According to Dr. Olufemi Olugbile, Chief Medical Director, Lagos State University Teaching Hospital (LASUTH), “It has been estimated that at least, about 90 per cent of people with clear-cut mental health syndromes do not even get any treatment at all in Nigeria. That is an atrocious figure and everybody knows the issue. The specialists, such as psychiatrist nurses, social welfare officers, occupational therapists and all those who form members of the mental health team, are very few in numbers, grossly inadequate.”

The stigma, says Robert Rosenheck, MD, Yale professor of psychiatry and of public health, stems largely from the region’s culture and traditions. “If a family member exhibits symptoms that western medical professionals might associate with mental illness, available research suggests that Nigerians might think that person has been bewitched or cursed.” Someone seeking help for a mental illness will likely turn to their church or a traditional healer before a medical doctor.

Francis Jackson, a social worker at Harvest House in New Jersey says the first step to treating a mental health problem is seeking help. “I have been a Social Worker for the past 26 years. I am a Christian and I am also a professional in the mental health industry. Realizing that you need help is a blessing. Reaching out to receive that help is a greater blessing. Why go through difficulty alone when you don’t have to? Seeking help is not a denouncement of your faith. We have to get real about mental illness. It’s real.”

There is a new study that suggests there is a correlation between mental illness and domestic violence. The study is the first of its kind to examine a wide range of mental health problems in men and women. “The evidence suggests that there are two things happening,” says senior author Louise Howard. “Domestic violence can often lead to victims developing mental health problems, and people with mental health problems are more likely to experience domestic violence.”

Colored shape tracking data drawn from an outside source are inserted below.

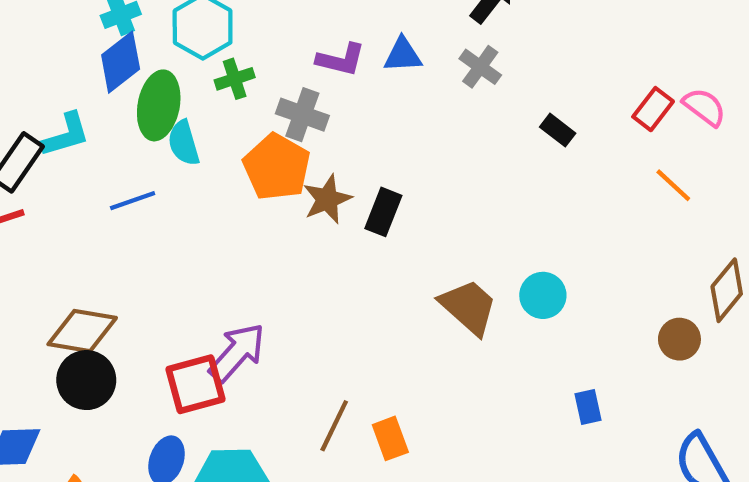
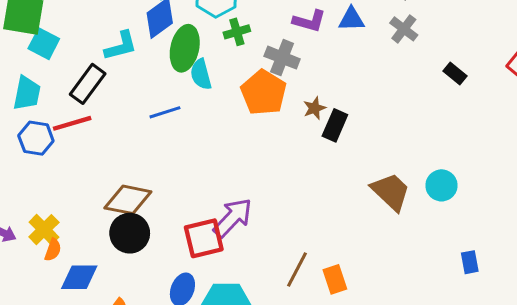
cyan L-shape: (66, 135) -> (121, 46), moved
brown star: (327, 199) -> (314, 108), moved, size x0.7

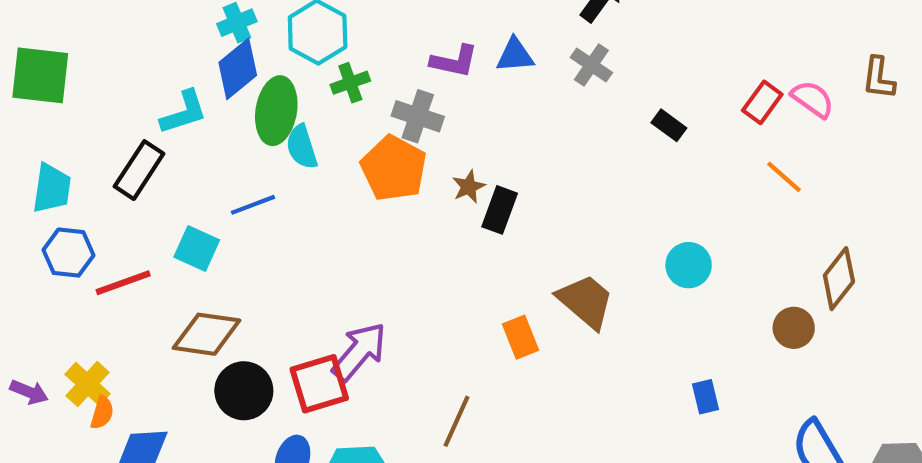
cyan square: (44, 44) -> (197, 248), moved
red line: (72, 123) -> (123, 283), moved
cyan circle: (441, 185) -> (689, 265), moved
black circle: (130, 233) -> (244, 391), moved
orange rectangle: (335, 279) -> (521, 337), moved

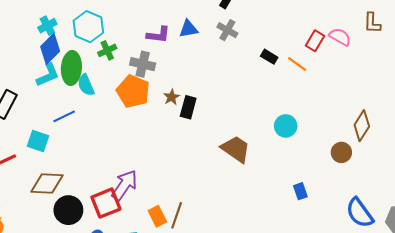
cyan L-shape: (184, 112) -> (48, 75), moved
orange line: (784, 177) -> (297, 64), moved
orange rectangle: (521, 337) -> (157, 216), moved

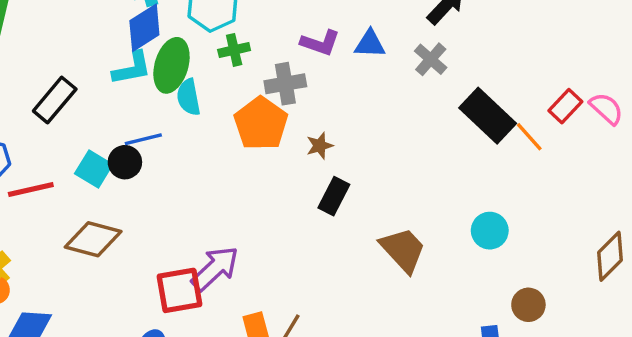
black rectangle: (269, 57) -> (488, 116), size x2.0
gray cross: (143, 64) -> (285, 84), turned -35
black rectangle: (188, 107) -> (334, 196), moved
brown circle: (341, 152) -> (528, 305), moved
black circle: (68, 210) -> (125, 162), moved, size x0.7

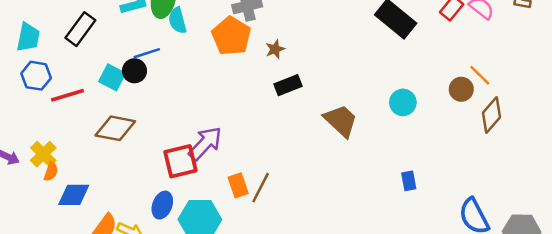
orange line: (529, 137) -> (480, 75), moved
black rectangle: (334, 196) -> (288, 85), turned 45
brown circle: (528, 305) -> (461, 89), moved

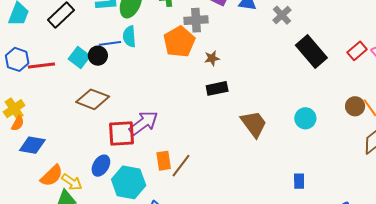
cyan semicircle: (178, 20) -> (129, 36), moved
blue hexagon: (36, 76) -> (17, 59), moved
brown circle: (461, 89) -> (355, 106), moved
brown diamond: (115, 128) -> (93, 99), moved

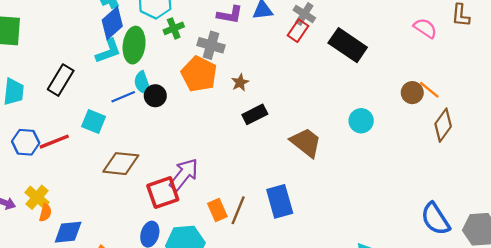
gray cross: (196, 20) -> (211, 45), turned 35
red rectangle: (357, 51) -> (298, 31), moved
black circle: (98, 56) -> (155, 96), moved
blue rectangle: (299, 181) -> (280, 201), moved, size x1.8

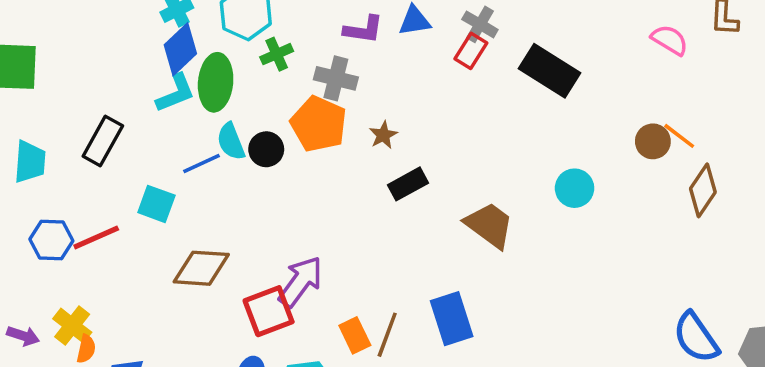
black circle: (155, 96) -> (266, 149), moved

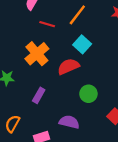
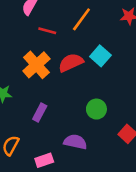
cyan square: (82, 44) -> (100, 56), moved
red semicircle: (68, 67) -> (71, 63), moved

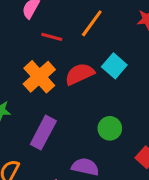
purple rectangle: (40, 112) -> (43, 133), size x1.5

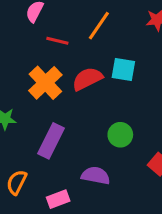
cyan square: (114, 66) -> (123, 69), turned -30

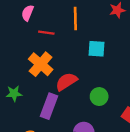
orange line: (99, 26) -> (75, 19), turned -30
red semicircle: (87, 79) -> (66, 82), moved

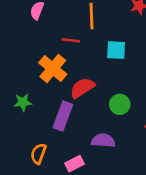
red line: (46, 33) -> (71, 40), moved

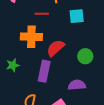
orange cross: (53, 69) -> (31, 37), turned -30

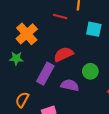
orange cross: (31, 37) -> (27, 34), moved, turned 30
purple semicircle: (77, 85) -> (70, 85), moved

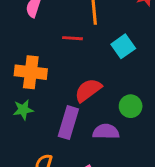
cyan square: (94, 29) -> (123, 46), turned -35
orange cross: (27, 34) -> (31, 72), turned -30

One in 17 Americans is diagnosed with a serious mental illness, according to the National Alliance on Mental Illness. Since the decline of the economy in 2008 with the loss of employment, homes and high debt, mental health practitioners have seen an increase in prescriptions for mild to severe depression. In the United Kingdom, one in ten young people have a mental illness and the figures keep rising across the globe.

In recent times, more public service announcements on radio and television have helped to get the public talking about mental health more than ever, in turn empowering people with mental health problems to speak out and encouraging those without to consider their own views around the issue.

Olugbile who is the Chairman of the African International Division of the Royal College of Psychiatrists said: “We are already paying the cost of not treating illness in Nigeria. People have sat down and they have reasoned that part of the reason why we are underperforming as a nation is that we have a lot of unrecognized and untreated mental disorders, especially of the so called minor categories, anxiety and depressions. So if it is already costing us, whatever money we spend treating mental disorders, is certainly going to be cheaper than that thing mental illness is costing us, even if the cost is invisible.

Though there are already some visible costs (people paying some high medical bills), but the invisible costs are greater. If we have found an objective way of quantifying them, then we would realize that it is cheaper to deploy resources for treating mental illness, and to activate the primary health centers. It is not just donating money, but the government must understand this argument.”

Sue Baker, Director of Time to Change, said: “2012 has been quite a year and we’ve seen some landmark events and discussions that have started to really challenge some common misconceptions about people with mental health problems.  Momentum has been building over the last year, but we know we have a long way to go.

“My hopes for 2013 include more people from all walks of life and all ages feeling able to talk about their mental health problems without fear of prejudice. I also want to see more media coverage that helps to address common myths; more business leaders get on board with our growing movement of employers who see the business case for making the workplace more inclusive and mentally healthy for all; and more work with faith leaders to tackle mental health discrimination in all communities.”